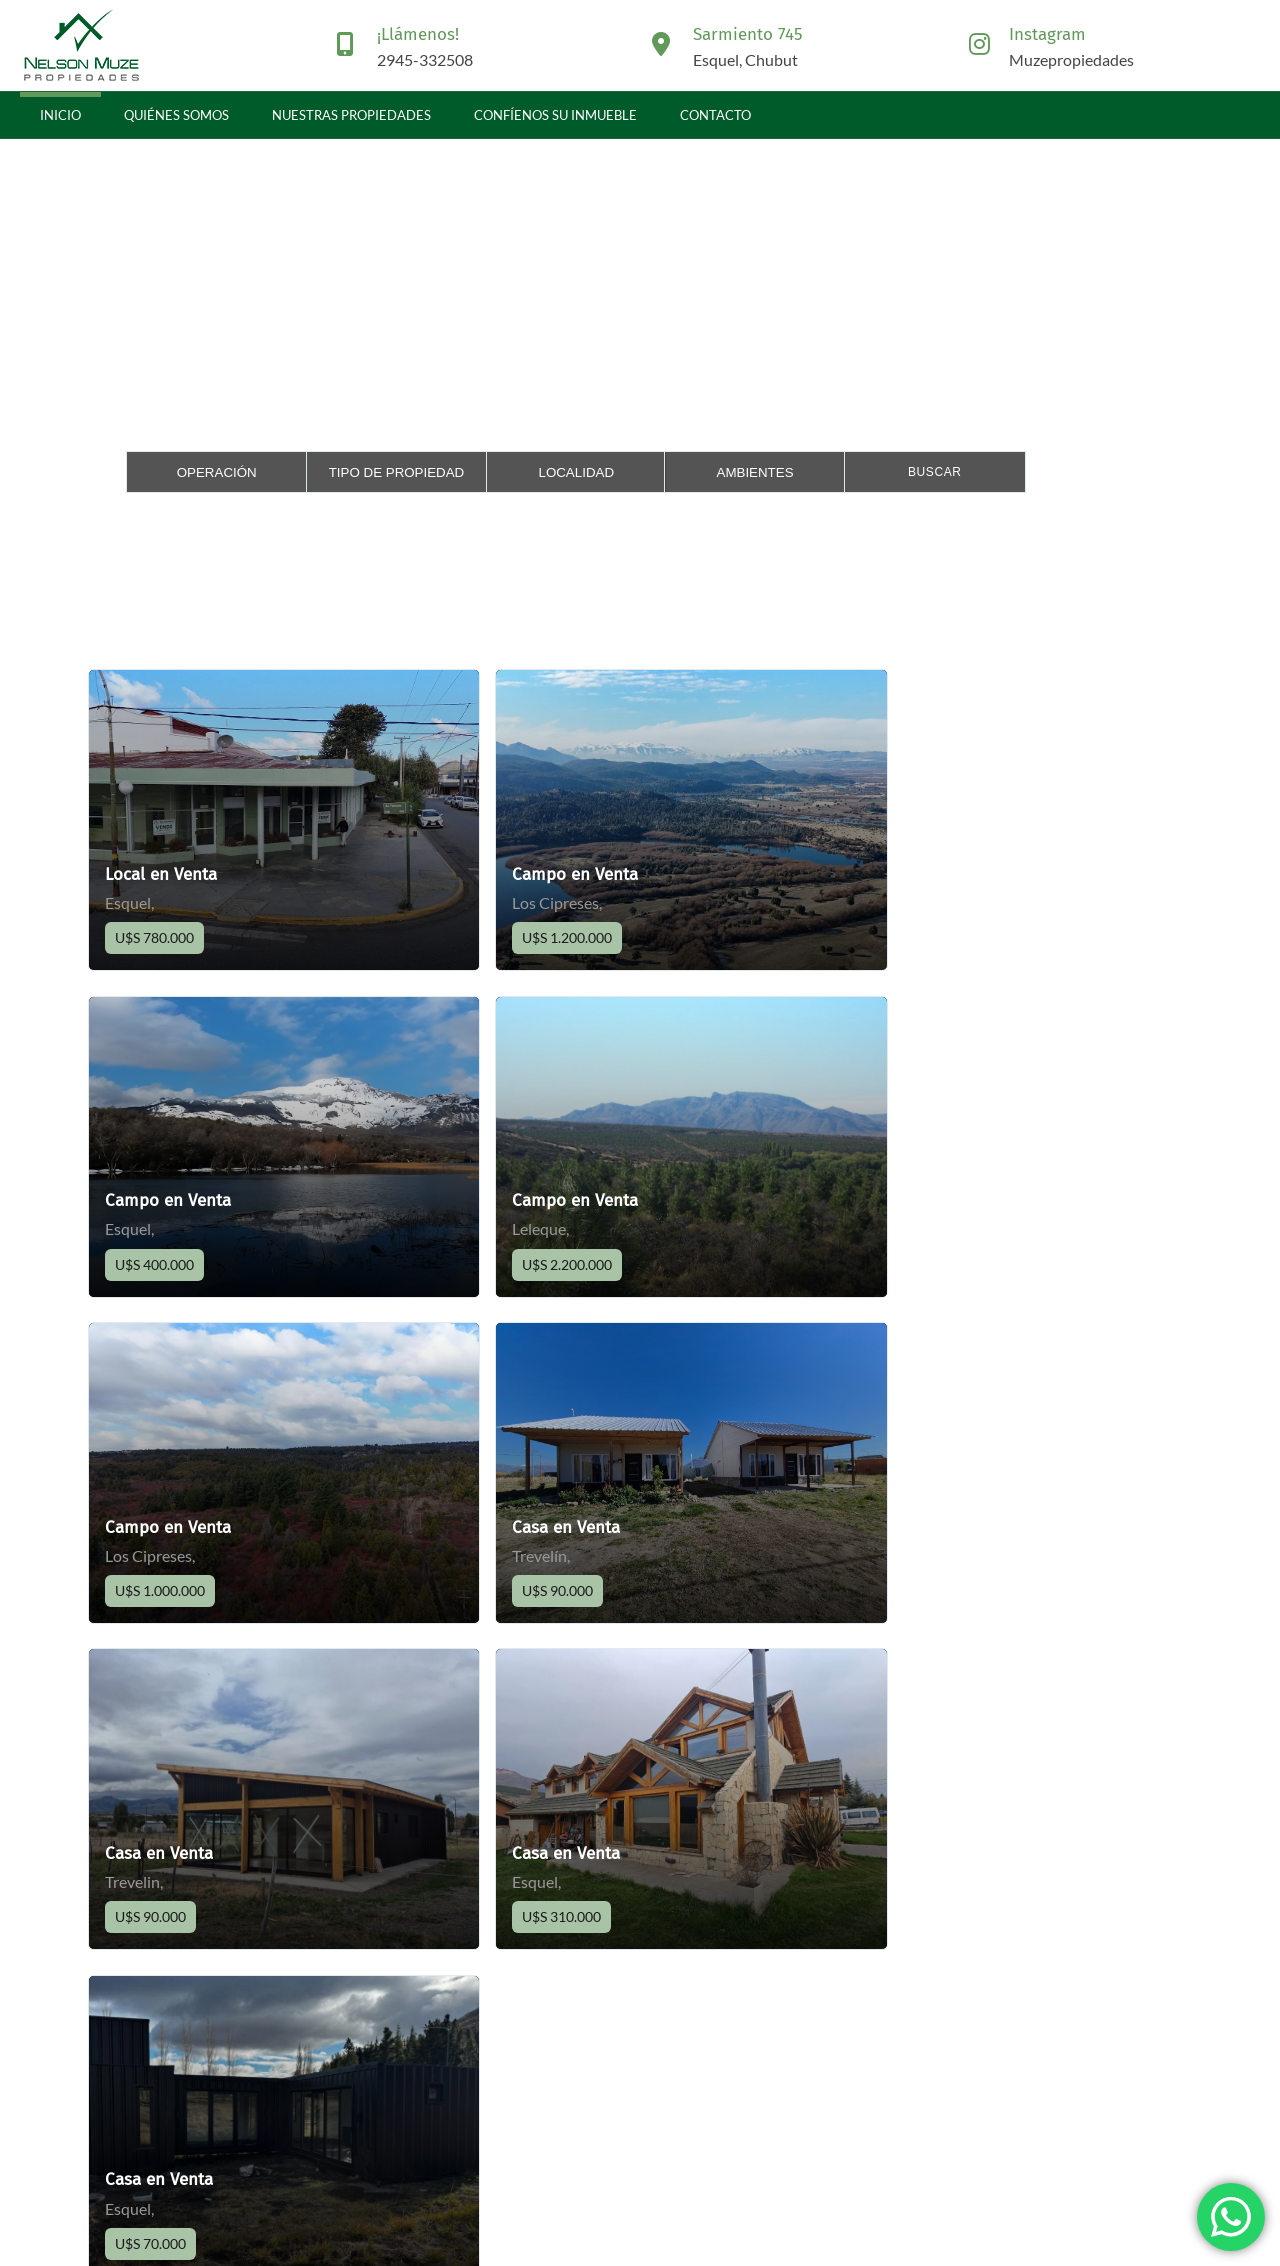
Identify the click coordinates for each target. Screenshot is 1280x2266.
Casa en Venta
---
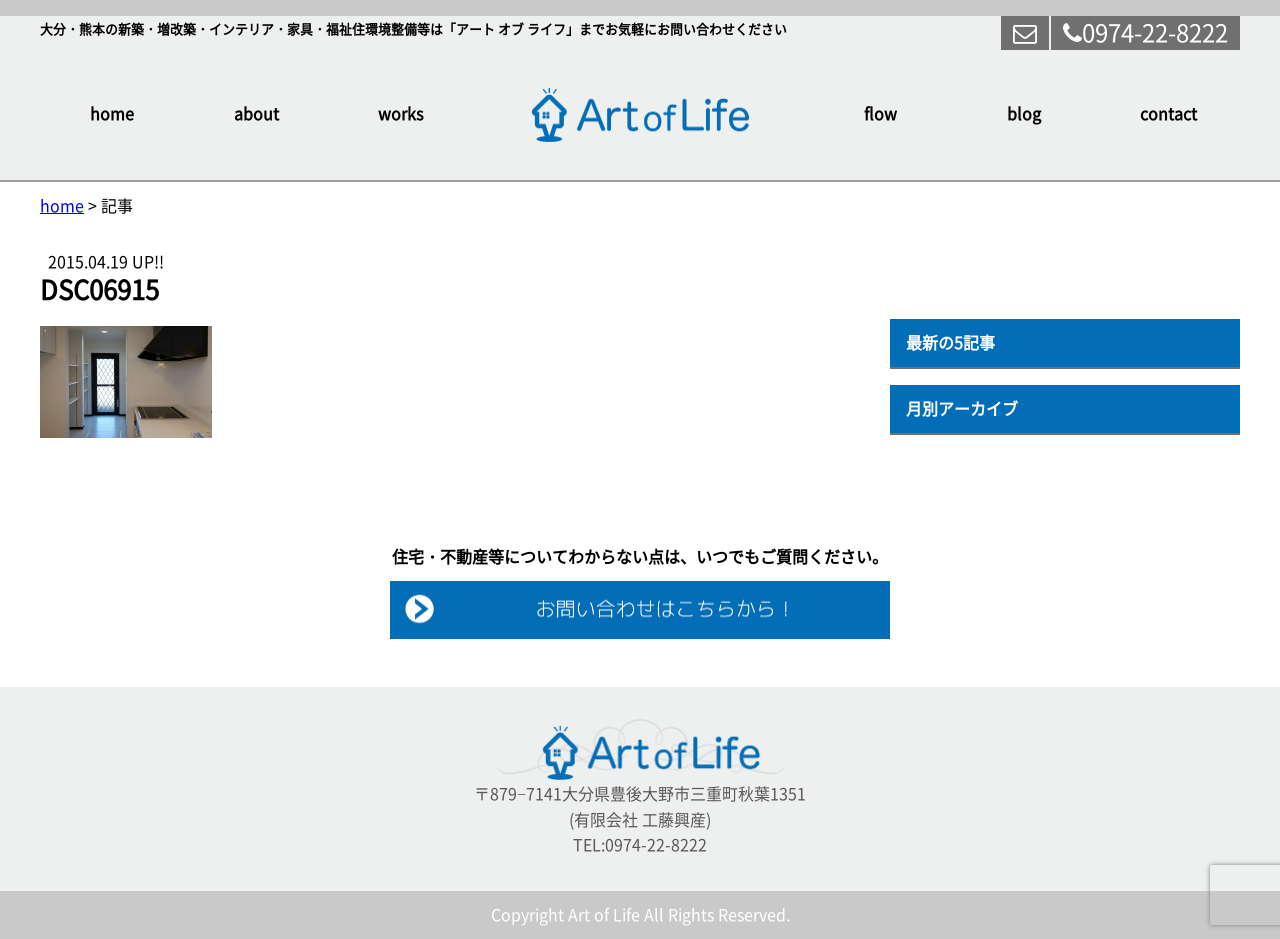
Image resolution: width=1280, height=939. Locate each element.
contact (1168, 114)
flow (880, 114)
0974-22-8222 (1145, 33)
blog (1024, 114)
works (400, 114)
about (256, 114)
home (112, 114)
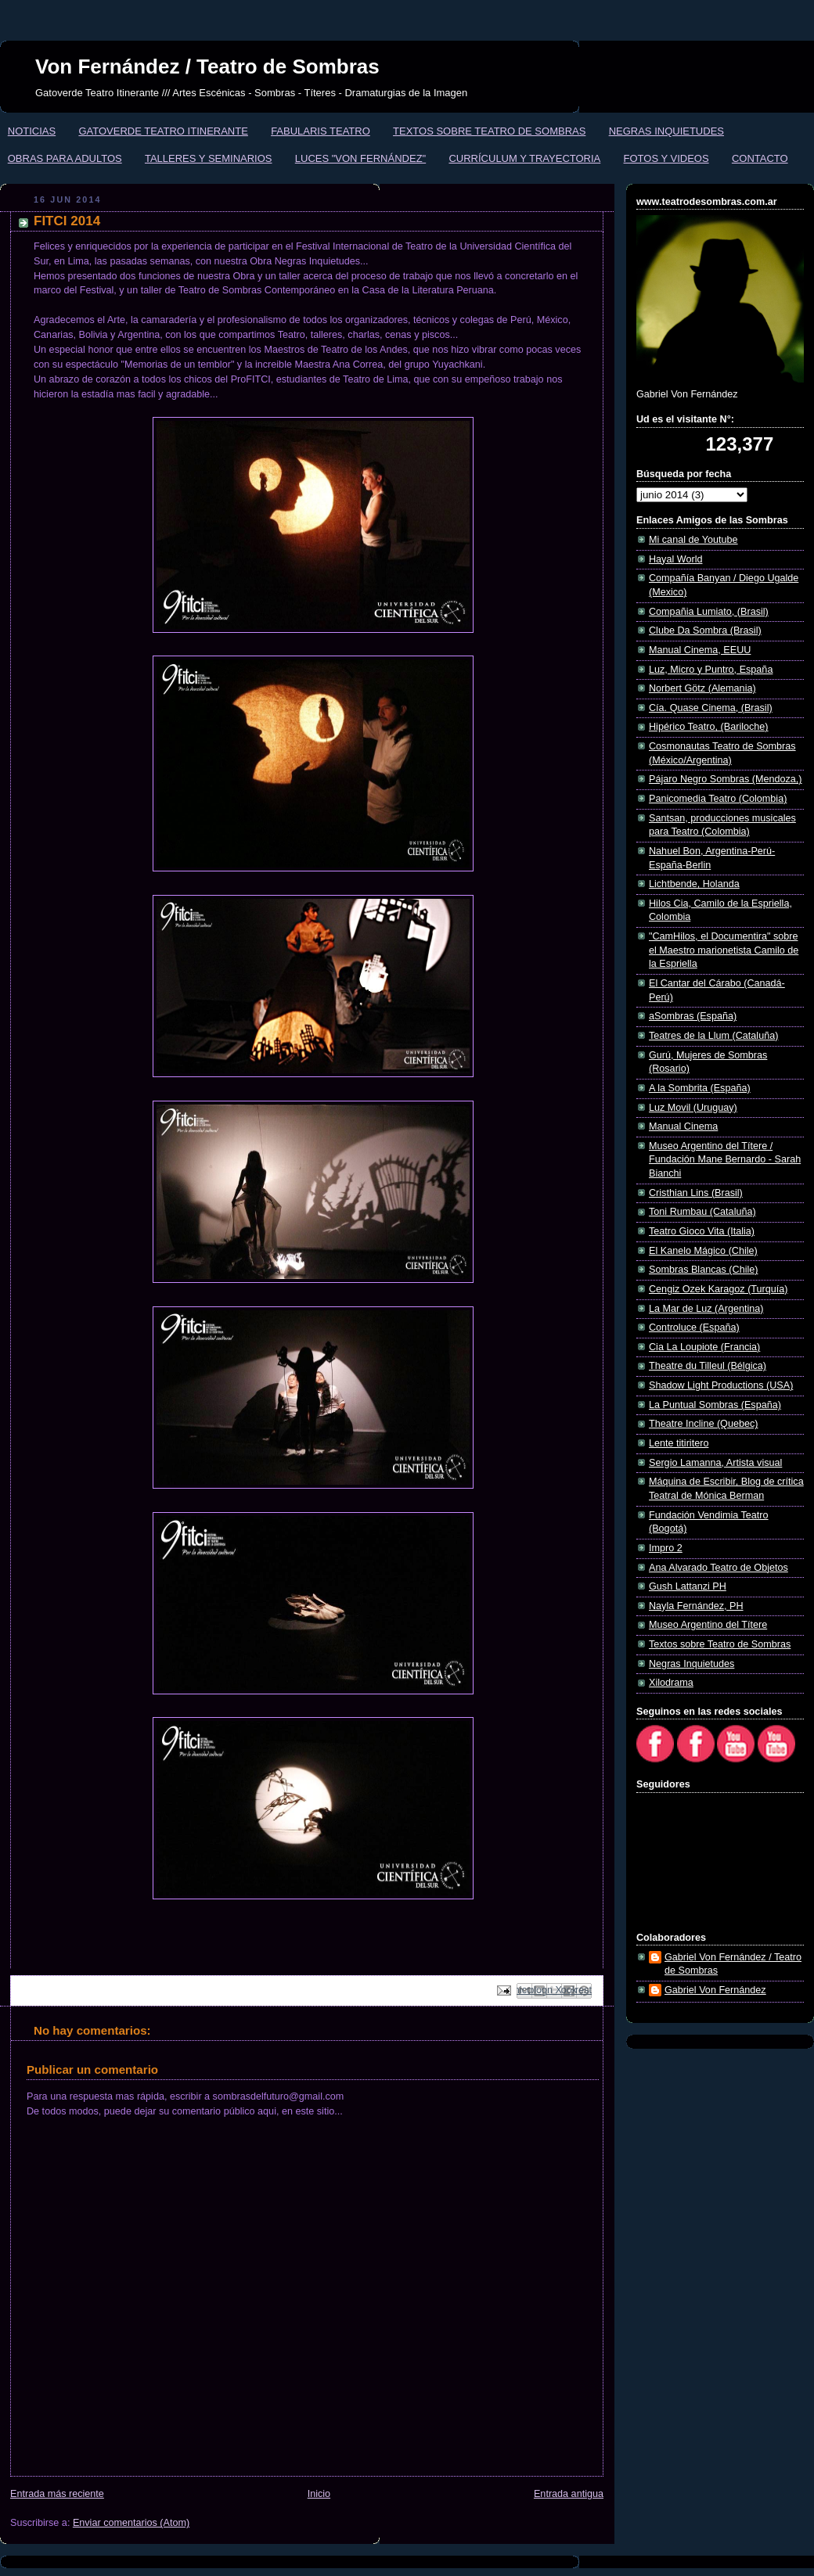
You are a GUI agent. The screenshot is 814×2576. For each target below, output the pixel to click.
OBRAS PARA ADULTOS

■ **Problem to work on**
The lines to copy exactly start with the line above that has "contact (1168, 114)" and go on through the line that has "OBRAS PARA ADULTOS"; please include both, add nothing else, and omit the pictures.

■ **Solution to this task**
contact (1168, 114)
flow (880, 114)
0974-22-8222 (1145, 33)
blog (1024, 114)
works (400, 114)
about (256, 114)
home (112, 114)
You are a GUI agent. The screenshot is 814×2576. For each target below, output the pixel to click.
OBRAS PARA ADULTOS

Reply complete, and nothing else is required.